For instance, in the exercise provided, we have an expression involving the variable \(z\) and we are given \(z = 5\). So, according to the substitution method, we substitute 5 in place of \(z\) in \(2z^2\). This results in a new expression: \(2 \times 5^2\).
Using substitution:

• Identify the variable and its given value.
• Replace the variable with the value throughout the expression.
• Proceed to solve the newly formed numerical expression.

Substitution simplifies problem solving by converting variable expressions into numbers, making further calculations much easier.

Exponentiation is a mathematical operation that involves raising a number, known as the base, to the power of an exponent. It means multiplying the base by itself as many times as specified by the exponent.
In our example, once we substitute \(z=5\) in the expression \(2z^2\), we need to deal with the exponentiation \(5^2\). This calculation involves raising the base 5 to the power 2:
- \(5^2\) is calculated as \(5 \times 5 = 25\).

• The base here is \(5\).
• The exponent is \(2\), indicating the base is used twice in multiplication.
• This results in the product 25.

Exponentiation is an essential skill when evaluating expressions, allowing you to simplify repeated multiplication into a concise form.

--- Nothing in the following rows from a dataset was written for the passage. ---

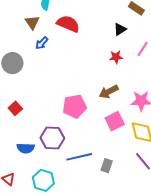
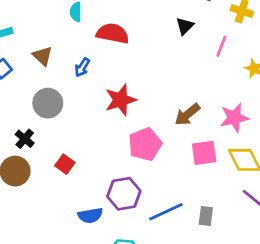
brown triangle: (32, 22) -> (43, 56), moved
red star: (116, 57) -> (121, 100), moved, size x1.6
pink square: (115, 121) -> (204, 153), turned 30

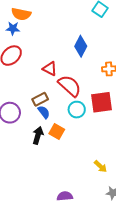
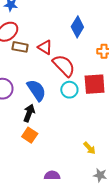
brown rectangle: (40, 99) -> (20, 47), moved, turned 35
blue semicircle: (44, 112) -> (36, 90), size x1.6
orange square: (57, 131) -> (30, 135), moved

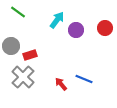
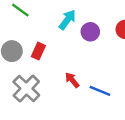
red rectangle: (30, 55) -> (38, 51), moved, turned -48
red arrow: (61, 84) -> (72, 80), moved

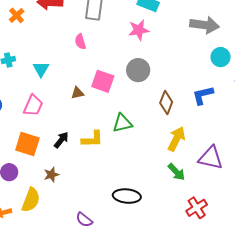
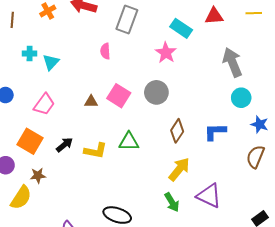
gray arrow: (205, 25) -> (232, 62), turned -132
pink star: (139, 30) -> (166, 53), turned 30
cyan triangle: (41, 69) -> (51, 62), moved
brown star: (51, 175) -> (38, 176), moved

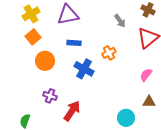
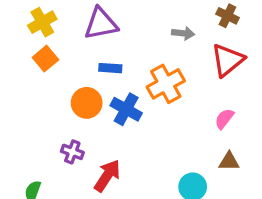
gray arrow: (120, 21) -> (183, 33), turned -48
orange cross: (109, 53) -> (166, 84), size x1.6
orange circle: (45, 61) -> (87, 103), moved

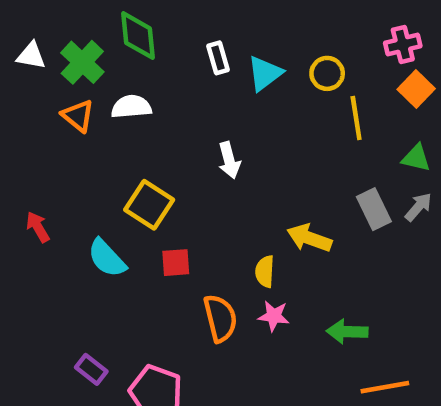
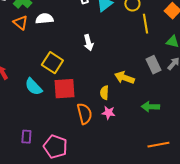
red square: (176, 263) -> (64, 89), size x1.6
green arrow: (347, 332) -> (150, 107), moved
purple rectangle: (91, 369) -> (26, 137), turned 56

The order of operations is a set of rules that dictates the sequence in which operations should be performed in an expression. By following these rules, we ensure that everyone calculates expressions in the same way, getting the same result.
The standard order of operations is dictated by the acronym PEMDAS (Parentheses, Exponents, Multiplication and Division (from left to right), Addition and Subtraction (from left to right)). In our expression \(2z^2\), this means we:

• First, perform the exponentiation \(5^2\).
• Then, multiply the result by 2, which is the last operation.

Thus, the order is to calculate the power first (\(5^2 = 25\)), and then multiply by 2 (\(2 \times 25 = 50\)). Without following the order of operations, we might end up with incorrect results.
Understanding and applying the order of operations ensures consistency and accuracy in mathematical calculations. By breaking down complex expressions into manageable steps, it makes problem solving more approachable.